● TASK
Print every entry exactly as it appears, but skip the pictures.

● ENTRIES SUPPLIED
______________________________
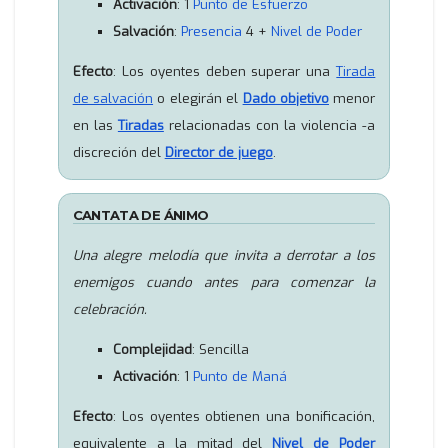
Activación
: 1
Punto de Esfuerzo
Salvación
:
Presencia
4 +
Nivel de Poder
Efecto
: Los oyentes deben superar una
Tirada
de salvación
o elegirán el
Dado objetivo
menor
en las
Tiradas
relacionadas con la violencia -a
discreción del
Director de juego
.
CANTATA DE ÁNIMO
Una alegre melodía que invita a derrotar a los
enemigos cuando antes para comenzar la
celebración.
Complejidad
: Sencilla
Activación
: 1
Punto de Maná
Efecto
: Los oyentes obtienen una bonificación,
equivalente a la mitad del
Nivel de Poder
______________________________
● TASK SOLUTION
Activación
: 1
Punto de Esfuerzo
Salvación
:
Presencia
4 +
Nivel de Poder
Efecto
: Los oyentes deben superar una
Tirada
de salvación
o elegirán el
Dado objetivo
menor
en las
Tiradas
relacionadas con la violencia -a
discreción del
Director de juego
.
CANTATA DE ÁNIMO
Una alegre melodía que invita a derrotar a los
enemigos cuando antes para comenzar la
celebración.
Complejidad
: Sencilla
Activación
: 1
Punto de Maná
Efecto
: Los oyentes obtienen una bonificación,
equivalente a la mitad del
Nivel de Poder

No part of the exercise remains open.